Work request>
Please report each line of the data below that contains "Visa".

Data excerpts>

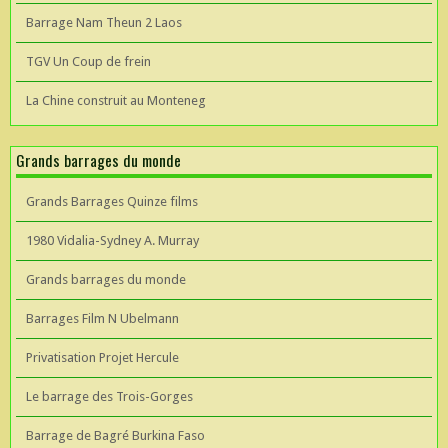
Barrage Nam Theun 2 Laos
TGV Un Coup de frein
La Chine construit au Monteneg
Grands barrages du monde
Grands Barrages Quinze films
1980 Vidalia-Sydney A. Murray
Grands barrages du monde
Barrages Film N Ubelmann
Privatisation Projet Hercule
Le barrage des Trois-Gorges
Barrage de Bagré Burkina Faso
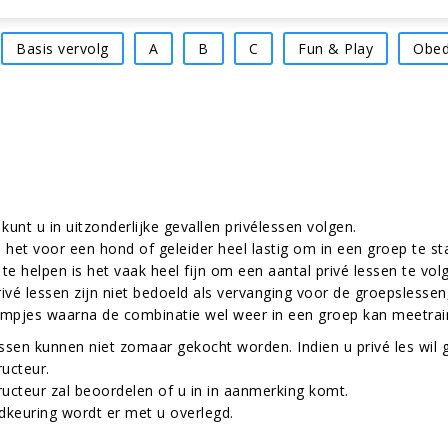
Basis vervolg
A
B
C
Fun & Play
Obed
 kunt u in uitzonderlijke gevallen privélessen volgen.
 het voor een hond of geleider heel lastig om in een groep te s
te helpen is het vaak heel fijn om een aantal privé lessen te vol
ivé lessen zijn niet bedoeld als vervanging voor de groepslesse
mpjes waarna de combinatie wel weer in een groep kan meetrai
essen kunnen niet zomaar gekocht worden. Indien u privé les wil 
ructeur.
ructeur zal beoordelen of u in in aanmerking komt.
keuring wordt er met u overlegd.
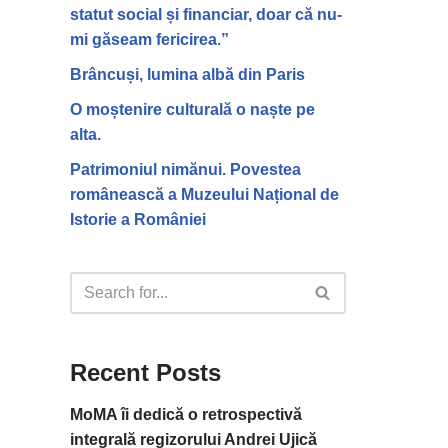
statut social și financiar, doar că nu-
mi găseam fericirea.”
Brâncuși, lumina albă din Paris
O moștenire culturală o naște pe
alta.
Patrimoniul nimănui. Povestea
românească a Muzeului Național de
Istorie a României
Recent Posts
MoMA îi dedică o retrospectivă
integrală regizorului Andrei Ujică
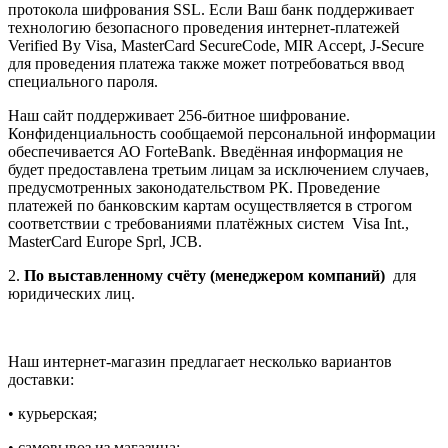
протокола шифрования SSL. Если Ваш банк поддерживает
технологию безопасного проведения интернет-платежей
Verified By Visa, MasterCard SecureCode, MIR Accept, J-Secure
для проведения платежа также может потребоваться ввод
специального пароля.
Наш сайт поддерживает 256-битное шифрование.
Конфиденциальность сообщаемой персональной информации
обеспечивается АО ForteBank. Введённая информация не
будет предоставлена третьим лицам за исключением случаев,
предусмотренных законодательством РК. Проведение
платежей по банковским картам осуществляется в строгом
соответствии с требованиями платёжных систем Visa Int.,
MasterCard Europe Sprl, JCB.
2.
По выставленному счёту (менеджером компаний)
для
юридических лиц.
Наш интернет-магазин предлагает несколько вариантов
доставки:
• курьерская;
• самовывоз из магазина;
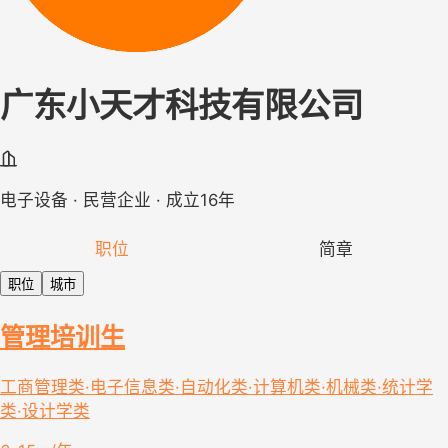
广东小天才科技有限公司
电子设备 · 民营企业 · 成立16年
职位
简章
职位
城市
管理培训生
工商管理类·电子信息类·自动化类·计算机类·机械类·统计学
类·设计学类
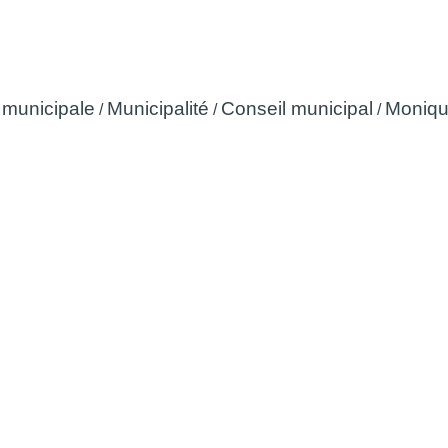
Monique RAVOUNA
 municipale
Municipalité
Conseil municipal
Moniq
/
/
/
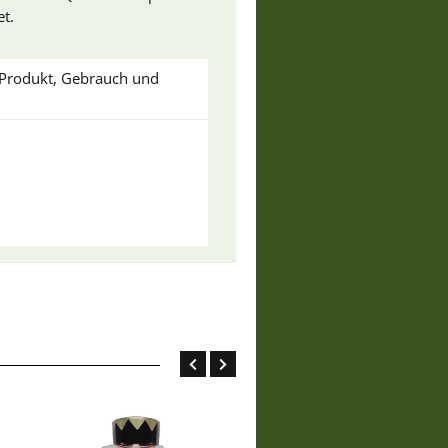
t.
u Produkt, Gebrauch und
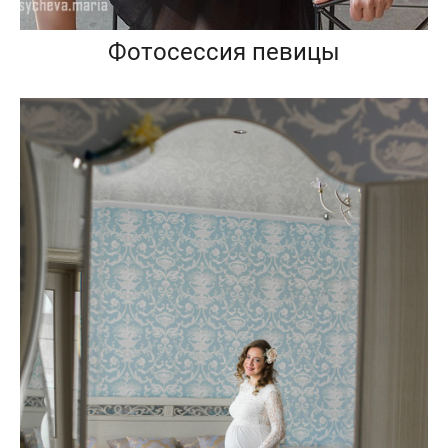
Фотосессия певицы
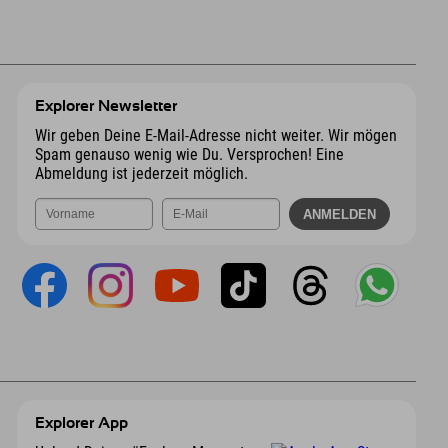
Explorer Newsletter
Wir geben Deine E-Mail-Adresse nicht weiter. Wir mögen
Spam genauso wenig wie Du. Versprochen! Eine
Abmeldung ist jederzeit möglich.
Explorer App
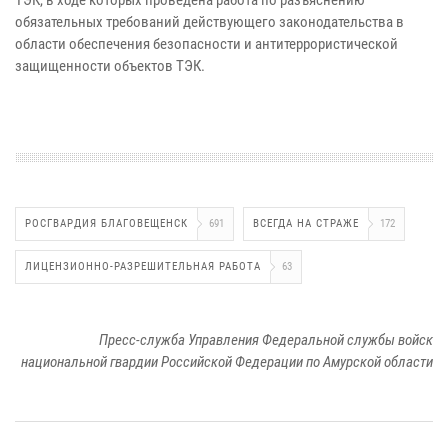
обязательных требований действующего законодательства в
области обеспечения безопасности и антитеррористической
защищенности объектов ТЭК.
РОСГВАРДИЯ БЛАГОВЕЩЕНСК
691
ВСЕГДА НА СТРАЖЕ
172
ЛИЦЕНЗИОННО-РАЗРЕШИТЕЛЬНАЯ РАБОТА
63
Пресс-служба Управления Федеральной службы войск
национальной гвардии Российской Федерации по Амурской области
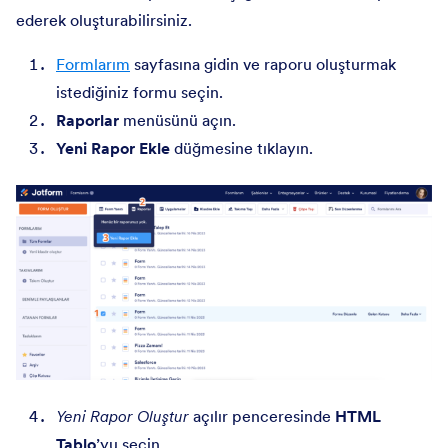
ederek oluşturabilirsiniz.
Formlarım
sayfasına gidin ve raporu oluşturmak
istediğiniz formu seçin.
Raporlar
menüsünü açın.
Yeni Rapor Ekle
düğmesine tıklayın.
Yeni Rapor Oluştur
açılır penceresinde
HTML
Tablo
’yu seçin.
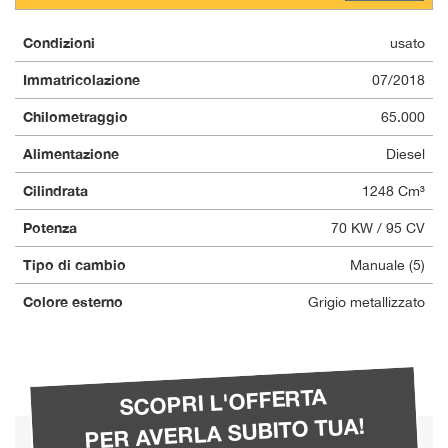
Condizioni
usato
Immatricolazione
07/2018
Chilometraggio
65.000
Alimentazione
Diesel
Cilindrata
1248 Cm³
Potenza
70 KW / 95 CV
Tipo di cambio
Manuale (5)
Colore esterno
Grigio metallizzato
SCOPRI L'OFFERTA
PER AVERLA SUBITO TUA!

Answer>
Verified By Visa, MasterCard SecureCode, MIR Accept, J-Secure
соответствии с требованиями платёжных систем Visa Int.,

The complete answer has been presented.